実際にスピーカーシステムで音楽を再生してみると、たとえば3ウェイ構成のスピーカーシステムであれば、トゥイーター、スコーカー、ウーファーと受け持つ周波数帯域が下がるほど、エネルギー的に増大することが容易にわかる。どのように強力なトゥイーターを使っても、部屋の天井や床が振動するほどのエネルギーは得られないが、ウーファーでは、たとえ10cm程度の小口径ユニットでさえも、エンクロージュアを振動させるだけのエネルギーは得られる。
低音は、音の波長からみても100Hzで3・4m程度と長く、エネルギーがあるだけに、大量の空気を振動させなければならない。そのためには、より大口径のウーファーが要求されることになる。
ディスクが誕生して以来のオーディオの歴史は、主にこの低音再生能力の向上を、常にメインテーマとして繰りひろげられてきたといってもよい。最近、サブ・ウーファーシステムが台頭し、従来の3D方式をも含めた新しい方式として注目されてきている。現実に、その効果は目ざましいものがある。そこで、ここでは、オーディオにおける低音再生の歴史をふりかえるとともに、話題のサブ・ウーファーシステムの特徴や効果などについて述べてみたいと思う。

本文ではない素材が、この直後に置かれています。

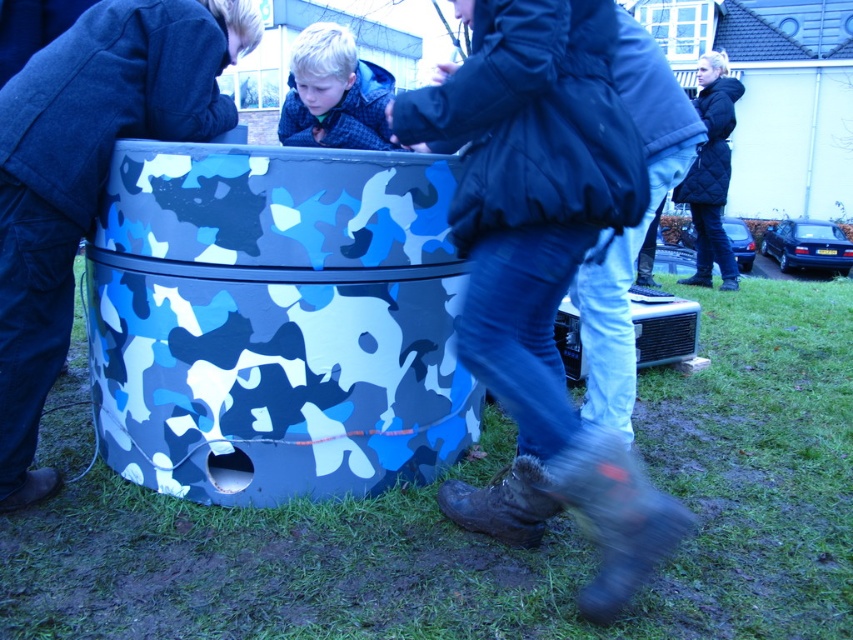 You are a photographer trying to capture both the dark blue puffy jacket at center and the quilted black jacket at upper right in the same frame. Which jacket should you focus on first to ensure both are in focus, considering their sizes?

The dark blue puffy jacket at center has a smaller size compared to quilted black jacket at upper right, so you should focus on the quilted black jacket at upper right first to ensure both are in focus since it is larger and might require more attention in the frame.

You are standing at the center of the scene. There is a dark blue puffy jacket at center. Is there any object located exactly at point (543, 268)?

Yes, at point (543, 268) lies the dark blue puffy jacket at center.

You are a photographer trying to capture both the dark blue puffy jacket at center and the quilted black jacket at upper right in a single frame. Your camera has a maximum focus range of 4 meters. Can you fit both subjects within the camera frame without moving closer or farther away?

The dark blue puffy jacket at center and quilted black jacket at upper right are 4.19 meters apart from each other, which exceeds the camera maximum focus range of 4 meters. Therefore, you cannot fit both subjects within the camera frame without adjusting your position.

ディスクによる再生音楽の世界では、当初のアコースティック蓄音器が、開口面積とその長さにより制約を受けるホーンそのものに依存していたために、いわば中音域のみで音楽再生をしていたことになる。低音域の再生に格段の進歩をもたらしたきっかけは、当時の新技術であるエレクトロニクスの導入と画期的な発明であるダイナミック・コーン型スピーカー(現在のコーン型スピーカーユニット)の実用化の2点によるところが大きい。

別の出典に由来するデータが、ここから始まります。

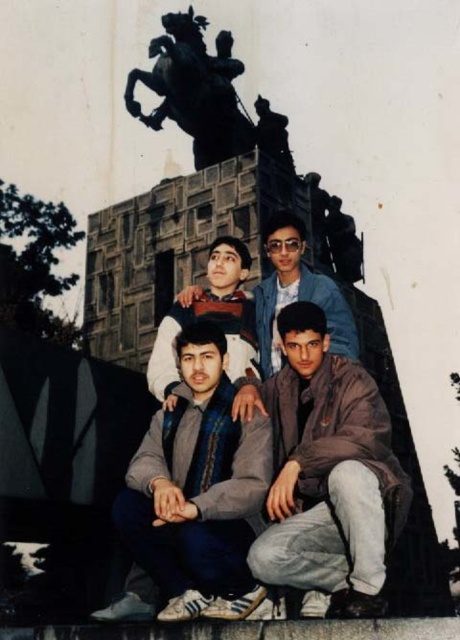 Question: Where is gray fabric jacket at lower center located in relation to black polished stone horse at upper center in the image?

Choices:
 (A) right
 (B) left

Answer: (A)

Question: Which object is farther from the camera taking this photo?

Choices:
 (A) matte blue shirt at center
 (B) gray fabric jacket at lower center

Answer: (A)

Question: Which object appears farthest from the camera in this image?

Choices:
 (A) shiny blue jacket at center
 (B) black polished stone horse at upper center

Answer: (B)

Question: Can you confirm if black polished stone horse at upper center is bigger than shiny blue jacket at center?

Choices:
 (A) yes
 (B) no

Answer: (A)

Question: Among these points, which one is farthest from the camera?

Choices:
 (A) 168,451
 (B) 339,564

Answer: (A)

Question: Can you confirm if gray fabric jacket at lower center is positioned to the right of black polished stone horse at upper center?

Choices:
 (A) yes
 (B) no

Answer: (A)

もちろん、当時の業務用機器の代表であった映画用の再生系には、すでにレシーバー(現在のドライバーユニット)と大型ホーンを組み合わせた巨大なホーン型スピーカーシステムが使われていたが、それとても、100Hz以下の低音域の再生は、ホーン型の特長として、ホーンのフレアーカットオフ周波数では急激にレスポンスが下降するため、望みうすであったわけである。
コーン型スピーカーユニットは、ホーン型と比較してわりあい小型のプレーンバッフルや後面開放型のエンクロージュアで充分な低音再生が可能であるため、その特長を活かして、コンシュマー用の電気蓄音器が実用化され、これを契機としてハイフィデリティ再生という言葉が使用されるようになった。つまり、当時はプログラムソース側のディスクもSP盤であり、ディスク制作用のカッターも、また再生側のカートリッジとトーンアームが一体となったピックアップやピックアップヘッドの性能からも、高域再生は期待できなかったために、聴感上でのバランスから、いかに低音再生が可能であるかが、ハイフィデリティ再生のポイントになっていたことになる。
ちなみに、昭和十年頃のオーディオ雑誌を見ると、低音再生に関する問題が数多く見受けられるし、アンプでは、管球式で、増幅段とパワー段の段間の結合用コンデンサーを取除く、ロフチン・ホワイト方式と呼ばれた直結結合型のアンプの試作記事などがある。
この当時も現在と同様に、オーディオのアマチュアの技術レベルよりも、メーカーの技術レベルのほうが特例を除いて格段に高く、米GE社でのバスリフレックス型エンクロージュアの開発や、多分米RCA社の製品であったと思うが、エンクロージュアの底板部分に、パイプオルガン状に長さと直径の異なったパイプを多数設置して充分な低音を再生しようとした製品があった。これらは、それぞれユニークなオリジナルアイデアに基づいた、低音再生へのアプローチの結果に他ならない。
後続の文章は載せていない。